* [WHAT YOU SHOULD DO]: Please retype exactly the lines from the one containing "Azaman, Nur Asyra" through the end of the records, leaving out the pictures.

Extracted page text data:
◆ ◆ ◆ ◆ ◆ ◆ ◆

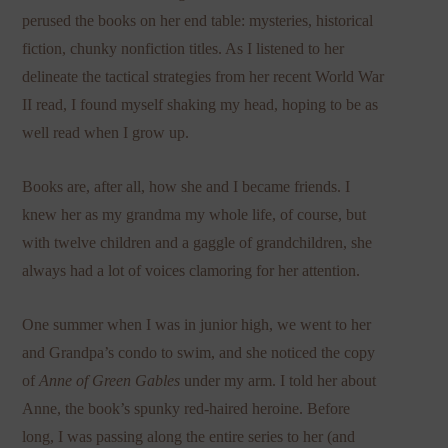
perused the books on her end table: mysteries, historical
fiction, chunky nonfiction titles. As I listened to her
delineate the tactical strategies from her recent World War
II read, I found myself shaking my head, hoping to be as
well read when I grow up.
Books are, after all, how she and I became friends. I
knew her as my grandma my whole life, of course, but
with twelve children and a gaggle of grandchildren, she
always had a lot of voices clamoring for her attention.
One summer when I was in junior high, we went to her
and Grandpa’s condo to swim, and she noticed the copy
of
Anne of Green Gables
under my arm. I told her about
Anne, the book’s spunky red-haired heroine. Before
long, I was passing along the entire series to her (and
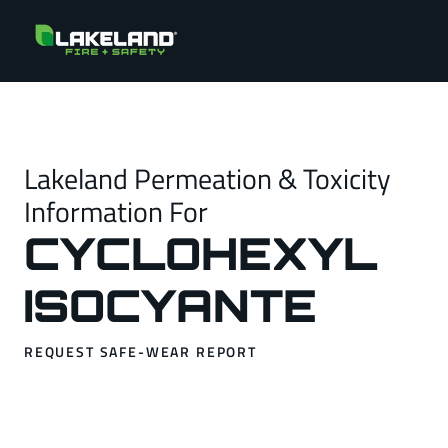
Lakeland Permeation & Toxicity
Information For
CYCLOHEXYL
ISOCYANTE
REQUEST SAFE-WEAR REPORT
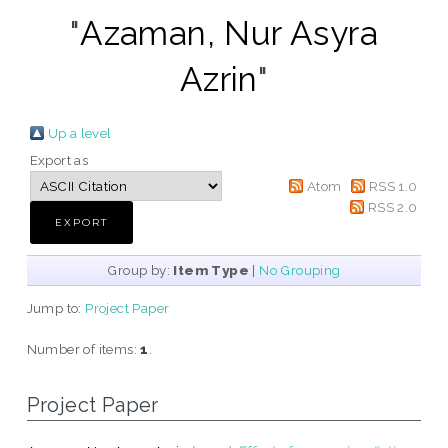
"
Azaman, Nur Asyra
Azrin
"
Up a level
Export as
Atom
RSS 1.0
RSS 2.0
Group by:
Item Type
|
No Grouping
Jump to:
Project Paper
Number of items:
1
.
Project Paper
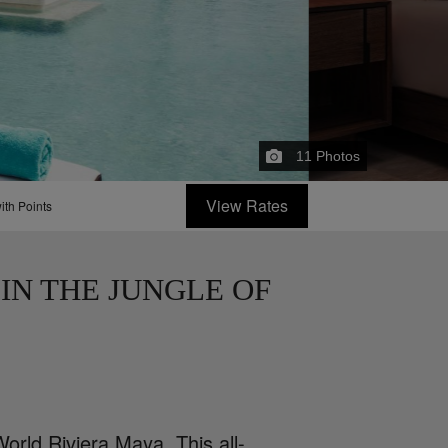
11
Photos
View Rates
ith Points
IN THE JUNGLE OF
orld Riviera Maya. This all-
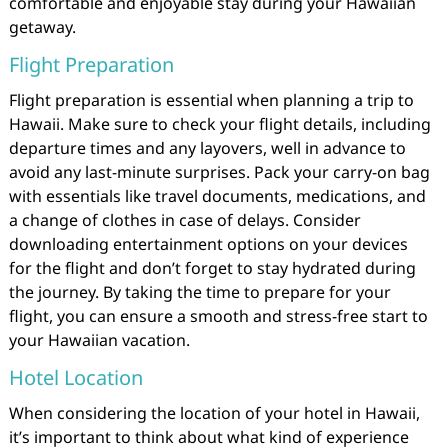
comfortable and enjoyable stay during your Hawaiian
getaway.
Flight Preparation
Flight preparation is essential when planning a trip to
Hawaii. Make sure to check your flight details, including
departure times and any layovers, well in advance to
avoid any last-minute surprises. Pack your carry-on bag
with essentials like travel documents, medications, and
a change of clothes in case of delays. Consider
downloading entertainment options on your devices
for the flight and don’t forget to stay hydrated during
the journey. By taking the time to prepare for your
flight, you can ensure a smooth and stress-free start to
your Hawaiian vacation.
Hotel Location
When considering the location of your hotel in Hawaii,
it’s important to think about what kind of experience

◆ ◆ ◆ ◆ ◆ ◆ ◆

* [RESPONSE]:
Azaman, Nur Asyra
Azrin
"
Up a level
Export as
Atom
RSS 1.0
RSS 2.0
Group by:
Item Type
|
No Grouping
Jump to:
Project Paper
Number of items:
1
.
Project Paper
11
Photos
View Rates
ith Points
IN THE JUNGLE OF
orld Riviera Maya. This all-
comfortable and enjoyable stay during your Hawaiian
getaway.
Flight Preparation
Flight preparation is essential when planning a trip to
Hawaii. Make sure to check your flight details, including
departure times and any layovers, well in advance to
avoid any last-minute surprises. Pack your carry-on bag
with essentials like travel documents, medications, and
a change of clothes in case of delays. Consider
downloading entertainment options on your devices
for the flight and don’t forget to stay hydrated during
the journey. By taking the time to prepare for your
flight, you can ensure a smooth and stress-free start to
your Hawaiian vacation.
Hotel Location
When considering the location of your hotel in Hawaii,
it’s important to think about what kind of experience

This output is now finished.